La loi scélérate sur les hydrocarbures mise au point par Chakib Khelil avait pour objectif de placer tous les gisements de pétrole et de gaz sous contrôle étranger, celui des compagnies américaines tout particulièrement, comme le voulait la Maison Blanche.
Adoptée à la hussarde en mars 2005, cette loi a finalement été retirée en 2006. Comment expliquer cette volte-face?
La réponse à la question se trouve dans le livre.
Vous dites que Sonatrach est un grand corps malade. Comment cette compagnie classée 10eme au rang mondiale est-elle devenue un corps malade?
La Sonatrach est un grand corps (10è compagnie au monde, comme vous dites), malade cependant car gangréné par la corruption. Très rares sont les contrats de réalisation de projets, d’achat de matériel ou de prestations de services qui ne font pas l’objet de versement de pots-de-vin.

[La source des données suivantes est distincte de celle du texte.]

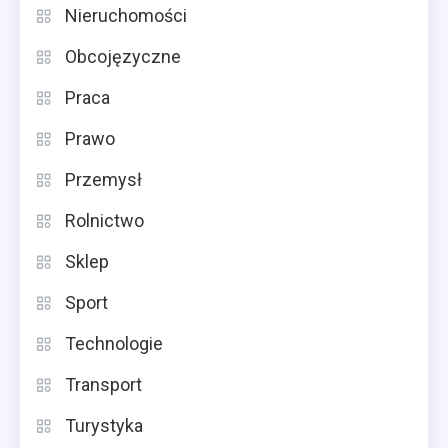
Nieruchomości
Obcojęzyczne
Praca
Prawo
Przemysł
Rolnictwo
Sklep
Sport
Technologie
Transport
Turystyka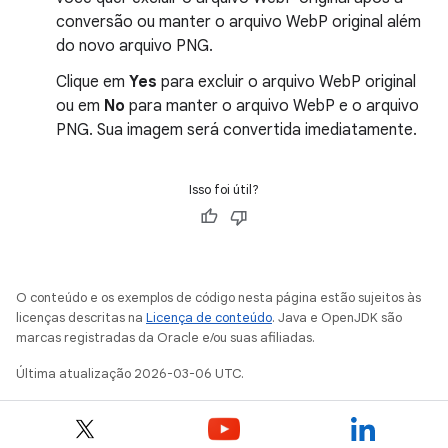
conversão ou manter o arquivo WebP original além
do novo arquivo PNG.
Clique em
Yes
para excluir o arquivo WebP original
ou em
No
para manter o arquivo WebP e o arquivo
PNG. Sua imagem será convertida imediatamente.
Isso foi útil?
O conteúdo e os exemplos de código nesta página estão sujeitos às
licenças descritas na
Licença de conteúdo
. Java e OpenJDK são
marcas registradas da Oracle e/ou suas afiliadas.
Última atualização 2026-03-06 UTC.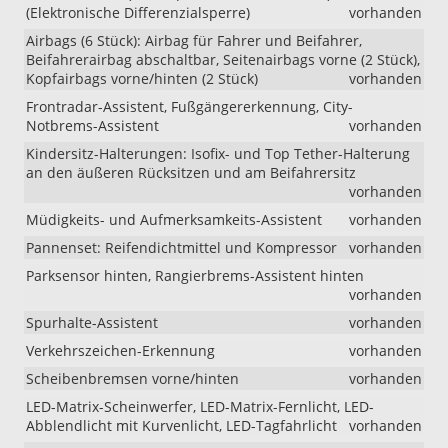
(Elektronische Differenzialsperre)
vorhanden
Airbags (6 Stück): Airbag für Fahrer und Beifahrer,
Beifahrerairbag abschaltbar, Seitenairbags vorne (2 Stück),
Kopfairbags vorne/hinten (2 Stück)
vorhanden
Frontradar-Assistent, Fußgängererkennung, City-
Notbrems-Assistent
vorhanden
Kindersitz-Halterungen: Isofix- und Top Tether-Halterung
an den äußeren Rücksitzen und am Beifahrersitz
vorhanden
Müdigkeits- und Aufmerksamkeits-Assistent
vorhanden
Pannenset: Reifendichtmittel und Kompressor
vorhanden
Parksensor hinten, Rangierbrems-Assistent hinten
vorhanden
Spurhalte-Assistent
vorhanden
Verkehrszeichen-Erkennung
vorhanden
Scheibenbremsen vorne/hinten
vorhanden
LED-Matrix-Scheinwerfer, LED-Matrix-Fernlicht, LED-
Abblendlicht mit Kurvenlicht, LED-Tagfahrlicht
vorhanden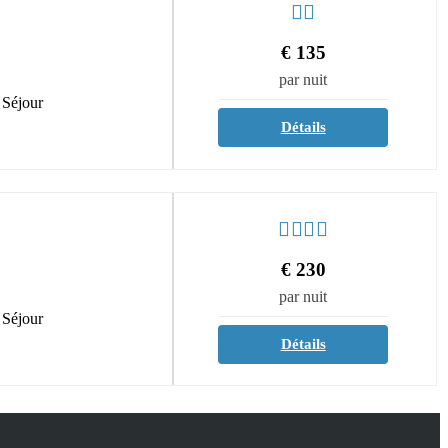
€
135
par nuit
 Séjour
Détails
€
230
par nuit
 Séjour
Détails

De leur côté, les cadres supérieurs ont été brimés et bridés par la politique sectaire de Khelil. Ils avaient peur de parler, de dénoncer les erreurs de gestion ou les pratiques mafieuses qu’ils constataient. La presse a rapporté que l’ex-PDG, Mohamed Meziane lui-même, aurait déclaré aux enquêteurs et au juge d’instruction qu’il n’avait pas droit à la parole dans les choix opérés par son ministre
. Quant aux techniciens supérieurs et cadres moyens, on a l’impression que la politique mise en place consistait à les faire partir afin de les remplacer par des étrangers, en leur versant, entre autres, des salaires ridicules par rapport à ceux accordés à ces derniers ; tant et si bien qu’ils sont nombreux à avoir quitté la compagnie nationale pour aller se faire embaucher par d’autres sociétés opérant en Algérie. Ils sont également légion ceux qui s’en sont allés marchander leur savoir en Afrique et dans le Golfe.
Comment guérir l’Algérie de ce Dutch Disease?
L’Algérie ne guérira de son mal que lorsqu’un régime véritablement démocratique y sera instauré, avec comme condition préalable que les septuagénaires qui la dirigent quittent définitivement le pouvoir.
Note de la Rédaction : Nous avions convenu avec l’auteur du livre, Hocine Malti, d’un rendez-vous pour réaliser cet entretien. Malheureusement, l’agenda chargé de Mr. Malti ne lui permettait pas de se libérer pour une rencontre avec notre journaliste. Nous avions donc convenu de lui envoyer par écrit les questions. Nous publions ces réponses telles que nous les avions reçues sans que nous ayons la possibilité de le relancer sur certains thèmes.